- Modale School and Masonic Hall
- U.S. National Register of Historic Places
- Location: 107 S. Main St. Modale, Iowa
- Coordinates: 41°37′08.5″N 96°0′44.2″W﻿ / ﻿41.619028°N 96.012278°W
- Area: less than one acre
- Built: 1880
- NRHP reference No.: 13001136
- Added to NRHP: February 5, 2014

= Modale School and Masonic Hall =

Modale School and Masonic Hall is a historic building located in Modale, Iowa, United States. Built in 1880, the two-story frame vernacular form structure served as the community's school building. In general, 19th century school buildings resembled churches, and the Modale School was no different. The rectangular, front gabled building originally had a prominent bell tower that projected from the main facade.
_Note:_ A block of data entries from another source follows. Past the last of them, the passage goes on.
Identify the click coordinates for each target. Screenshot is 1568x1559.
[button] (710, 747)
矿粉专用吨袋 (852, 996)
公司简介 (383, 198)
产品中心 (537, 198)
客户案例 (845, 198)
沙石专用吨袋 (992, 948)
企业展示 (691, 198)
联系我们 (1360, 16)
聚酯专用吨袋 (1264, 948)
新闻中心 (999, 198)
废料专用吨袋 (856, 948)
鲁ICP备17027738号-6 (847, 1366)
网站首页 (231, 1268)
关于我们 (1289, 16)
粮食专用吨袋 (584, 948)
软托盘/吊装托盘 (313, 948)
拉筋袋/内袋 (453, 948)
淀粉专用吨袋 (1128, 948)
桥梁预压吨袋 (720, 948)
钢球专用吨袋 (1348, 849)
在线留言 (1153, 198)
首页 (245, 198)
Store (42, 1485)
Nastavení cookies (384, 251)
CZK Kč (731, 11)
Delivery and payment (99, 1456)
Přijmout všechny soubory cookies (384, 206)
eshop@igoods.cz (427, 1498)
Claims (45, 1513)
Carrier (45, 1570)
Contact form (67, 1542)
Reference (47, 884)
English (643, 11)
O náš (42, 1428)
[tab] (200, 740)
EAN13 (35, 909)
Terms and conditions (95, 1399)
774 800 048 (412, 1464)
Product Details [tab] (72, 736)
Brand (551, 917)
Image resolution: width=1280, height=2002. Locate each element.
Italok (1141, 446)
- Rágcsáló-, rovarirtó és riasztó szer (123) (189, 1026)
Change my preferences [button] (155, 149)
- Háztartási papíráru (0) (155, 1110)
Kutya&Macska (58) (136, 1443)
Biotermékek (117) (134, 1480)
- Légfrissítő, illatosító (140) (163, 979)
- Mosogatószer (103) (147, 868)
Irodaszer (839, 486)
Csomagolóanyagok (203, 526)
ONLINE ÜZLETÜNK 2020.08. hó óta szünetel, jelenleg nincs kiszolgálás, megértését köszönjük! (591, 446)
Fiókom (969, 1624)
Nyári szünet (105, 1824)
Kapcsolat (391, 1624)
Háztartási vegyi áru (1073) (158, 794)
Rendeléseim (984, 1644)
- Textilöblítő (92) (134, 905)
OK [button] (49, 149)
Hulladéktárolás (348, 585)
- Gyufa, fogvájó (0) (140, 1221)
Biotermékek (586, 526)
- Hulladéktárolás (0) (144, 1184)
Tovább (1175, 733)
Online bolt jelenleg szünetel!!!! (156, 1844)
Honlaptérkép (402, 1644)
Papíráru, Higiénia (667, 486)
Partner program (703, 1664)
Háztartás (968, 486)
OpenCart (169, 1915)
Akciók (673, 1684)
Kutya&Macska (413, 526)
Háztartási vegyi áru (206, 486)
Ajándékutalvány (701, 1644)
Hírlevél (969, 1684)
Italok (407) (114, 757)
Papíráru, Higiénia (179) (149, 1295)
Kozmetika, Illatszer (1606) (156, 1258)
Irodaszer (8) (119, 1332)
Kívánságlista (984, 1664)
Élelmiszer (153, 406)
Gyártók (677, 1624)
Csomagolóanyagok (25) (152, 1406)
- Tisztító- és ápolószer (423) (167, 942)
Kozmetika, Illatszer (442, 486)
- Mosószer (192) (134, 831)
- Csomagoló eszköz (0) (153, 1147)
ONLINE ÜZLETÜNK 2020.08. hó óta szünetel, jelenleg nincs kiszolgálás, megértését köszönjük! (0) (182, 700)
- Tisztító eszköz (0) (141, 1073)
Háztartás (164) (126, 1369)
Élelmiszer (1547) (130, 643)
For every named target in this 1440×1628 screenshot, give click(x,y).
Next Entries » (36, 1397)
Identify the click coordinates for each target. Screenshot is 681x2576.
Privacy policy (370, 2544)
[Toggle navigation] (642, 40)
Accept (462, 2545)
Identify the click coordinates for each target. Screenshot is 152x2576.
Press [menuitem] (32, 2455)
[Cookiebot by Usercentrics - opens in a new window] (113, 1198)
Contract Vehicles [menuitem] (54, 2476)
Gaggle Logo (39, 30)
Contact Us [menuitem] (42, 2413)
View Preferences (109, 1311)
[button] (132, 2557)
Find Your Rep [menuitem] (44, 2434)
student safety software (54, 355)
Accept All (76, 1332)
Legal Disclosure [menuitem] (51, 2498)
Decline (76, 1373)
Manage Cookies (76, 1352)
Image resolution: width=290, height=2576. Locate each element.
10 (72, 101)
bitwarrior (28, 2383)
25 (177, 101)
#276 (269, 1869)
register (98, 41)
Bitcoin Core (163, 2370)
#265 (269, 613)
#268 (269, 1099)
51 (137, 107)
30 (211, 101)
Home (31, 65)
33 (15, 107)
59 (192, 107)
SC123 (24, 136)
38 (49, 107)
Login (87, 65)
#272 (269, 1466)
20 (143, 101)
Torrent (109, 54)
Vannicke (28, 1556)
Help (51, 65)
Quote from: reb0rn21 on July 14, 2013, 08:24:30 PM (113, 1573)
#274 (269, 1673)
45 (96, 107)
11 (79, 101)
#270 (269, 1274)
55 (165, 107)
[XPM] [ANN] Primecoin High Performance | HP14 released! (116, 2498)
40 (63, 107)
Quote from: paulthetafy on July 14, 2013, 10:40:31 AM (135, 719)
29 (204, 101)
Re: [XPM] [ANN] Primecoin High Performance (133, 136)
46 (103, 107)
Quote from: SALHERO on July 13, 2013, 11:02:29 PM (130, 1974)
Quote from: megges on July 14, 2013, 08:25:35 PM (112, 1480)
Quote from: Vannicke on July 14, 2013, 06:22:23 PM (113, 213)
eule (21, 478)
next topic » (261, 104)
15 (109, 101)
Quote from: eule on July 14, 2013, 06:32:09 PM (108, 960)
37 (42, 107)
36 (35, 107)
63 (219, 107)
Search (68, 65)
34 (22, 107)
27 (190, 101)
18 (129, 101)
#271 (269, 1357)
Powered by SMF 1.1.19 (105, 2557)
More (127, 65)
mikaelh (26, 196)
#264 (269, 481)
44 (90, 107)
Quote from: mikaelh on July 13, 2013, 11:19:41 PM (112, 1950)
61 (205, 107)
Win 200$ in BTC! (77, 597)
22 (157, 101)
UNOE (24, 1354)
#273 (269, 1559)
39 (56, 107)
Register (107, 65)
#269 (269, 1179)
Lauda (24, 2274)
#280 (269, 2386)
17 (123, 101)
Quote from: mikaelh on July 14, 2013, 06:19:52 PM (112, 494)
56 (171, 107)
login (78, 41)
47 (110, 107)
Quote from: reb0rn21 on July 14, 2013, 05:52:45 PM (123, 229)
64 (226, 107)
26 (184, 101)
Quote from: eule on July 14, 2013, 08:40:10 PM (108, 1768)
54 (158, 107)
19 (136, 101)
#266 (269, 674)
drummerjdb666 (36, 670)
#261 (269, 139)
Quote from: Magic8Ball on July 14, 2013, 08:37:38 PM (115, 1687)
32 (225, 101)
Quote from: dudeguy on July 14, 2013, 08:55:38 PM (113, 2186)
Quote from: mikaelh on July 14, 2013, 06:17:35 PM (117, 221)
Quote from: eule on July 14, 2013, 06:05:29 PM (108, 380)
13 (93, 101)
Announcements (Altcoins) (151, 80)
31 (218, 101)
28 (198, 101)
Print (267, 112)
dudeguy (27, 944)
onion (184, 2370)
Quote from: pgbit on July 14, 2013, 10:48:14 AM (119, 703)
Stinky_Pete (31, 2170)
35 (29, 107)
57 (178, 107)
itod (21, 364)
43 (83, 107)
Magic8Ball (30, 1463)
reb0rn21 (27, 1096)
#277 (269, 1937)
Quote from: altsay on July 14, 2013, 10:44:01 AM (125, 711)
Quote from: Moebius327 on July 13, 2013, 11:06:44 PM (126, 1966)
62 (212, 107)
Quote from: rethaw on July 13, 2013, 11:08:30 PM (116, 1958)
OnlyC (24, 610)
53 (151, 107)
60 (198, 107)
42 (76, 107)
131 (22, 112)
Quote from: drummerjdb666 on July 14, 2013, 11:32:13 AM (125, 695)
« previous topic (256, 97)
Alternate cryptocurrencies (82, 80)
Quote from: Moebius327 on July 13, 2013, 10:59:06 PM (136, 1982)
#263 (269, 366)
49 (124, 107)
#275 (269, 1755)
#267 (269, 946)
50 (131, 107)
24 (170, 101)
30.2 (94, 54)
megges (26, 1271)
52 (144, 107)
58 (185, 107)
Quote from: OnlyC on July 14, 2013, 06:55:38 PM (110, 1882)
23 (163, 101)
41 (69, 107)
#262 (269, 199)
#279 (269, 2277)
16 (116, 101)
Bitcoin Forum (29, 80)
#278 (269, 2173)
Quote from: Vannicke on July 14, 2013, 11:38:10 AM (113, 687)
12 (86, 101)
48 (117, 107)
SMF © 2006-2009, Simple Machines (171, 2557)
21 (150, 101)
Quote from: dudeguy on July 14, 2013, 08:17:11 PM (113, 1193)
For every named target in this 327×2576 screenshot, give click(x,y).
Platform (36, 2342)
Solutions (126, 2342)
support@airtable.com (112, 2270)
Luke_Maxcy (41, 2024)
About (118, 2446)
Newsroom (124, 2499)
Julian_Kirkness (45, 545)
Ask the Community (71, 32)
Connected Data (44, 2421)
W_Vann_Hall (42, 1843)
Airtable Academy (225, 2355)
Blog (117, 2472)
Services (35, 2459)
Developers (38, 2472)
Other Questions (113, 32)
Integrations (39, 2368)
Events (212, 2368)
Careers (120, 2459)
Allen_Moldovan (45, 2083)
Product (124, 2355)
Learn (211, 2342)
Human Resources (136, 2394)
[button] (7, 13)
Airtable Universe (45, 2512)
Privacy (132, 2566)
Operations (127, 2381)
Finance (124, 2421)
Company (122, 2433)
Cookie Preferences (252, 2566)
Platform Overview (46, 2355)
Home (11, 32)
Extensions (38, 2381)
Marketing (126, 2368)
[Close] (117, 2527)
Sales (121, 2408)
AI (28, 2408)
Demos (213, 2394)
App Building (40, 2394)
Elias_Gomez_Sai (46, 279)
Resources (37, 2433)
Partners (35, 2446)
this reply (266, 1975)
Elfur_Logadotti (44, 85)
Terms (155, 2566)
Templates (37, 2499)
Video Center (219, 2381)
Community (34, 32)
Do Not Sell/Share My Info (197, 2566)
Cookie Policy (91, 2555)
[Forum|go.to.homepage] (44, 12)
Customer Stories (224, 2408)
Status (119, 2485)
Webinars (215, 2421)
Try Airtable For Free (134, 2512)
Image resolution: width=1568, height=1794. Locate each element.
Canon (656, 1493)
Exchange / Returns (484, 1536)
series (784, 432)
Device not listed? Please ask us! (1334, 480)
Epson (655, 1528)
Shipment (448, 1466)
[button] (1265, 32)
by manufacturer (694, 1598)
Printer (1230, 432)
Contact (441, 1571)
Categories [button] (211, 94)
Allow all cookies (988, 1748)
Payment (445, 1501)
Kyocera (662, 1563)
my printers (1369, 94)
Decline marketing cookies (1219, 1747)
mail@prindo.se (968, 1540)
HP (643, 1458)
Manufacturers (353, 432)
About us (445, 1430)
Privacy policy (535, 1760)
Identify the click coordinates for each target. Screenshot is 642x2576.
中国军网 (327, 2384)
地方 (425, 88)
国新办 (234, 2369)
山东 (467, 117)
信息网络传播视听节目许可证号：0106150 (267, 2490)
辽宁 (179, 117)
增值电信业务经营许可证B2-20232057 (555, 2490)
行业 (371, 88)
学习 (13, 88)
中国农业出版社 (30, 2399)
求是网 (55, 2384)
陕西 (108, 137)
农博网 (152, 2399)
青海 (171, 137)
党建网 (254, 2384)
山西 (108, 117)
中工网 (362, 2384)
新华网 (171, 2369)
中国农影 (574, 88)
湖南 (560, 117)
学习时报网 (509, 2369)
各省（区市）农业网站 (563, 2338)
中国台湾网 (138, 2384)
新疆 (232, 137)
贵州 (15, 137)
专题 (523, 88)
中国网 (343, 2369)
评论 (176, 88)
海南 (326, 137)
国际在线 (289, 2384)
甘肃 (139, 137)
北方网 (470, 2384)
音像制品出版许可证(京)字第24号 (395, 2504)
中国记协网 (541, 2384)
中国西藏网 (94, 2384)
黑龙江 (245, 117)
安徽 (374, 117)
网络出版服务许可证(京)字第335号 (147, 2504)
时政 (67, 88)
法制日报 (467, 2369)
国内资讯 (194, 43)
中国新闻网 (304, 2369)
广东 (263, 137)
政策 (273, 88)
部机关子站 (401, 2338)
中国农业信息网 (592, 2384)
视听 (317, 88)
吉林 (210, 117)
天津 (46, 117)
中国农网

In 1911 the local Masonic lodge converted the building into a theater on the main floor and their lodge hall on the second floor. At that time they added a rear addition, Colonial Revival details on the main facade and on the porches, and Masonic symbols on the front gable end. The Modale lodge dissolved their membership in 2004 and merged with the lodge in Missouri Valley, Iowa as both had lost membership over the years. They donated the building to Town and Country Arts. It was listed on the National Register of Historic Places in 2014.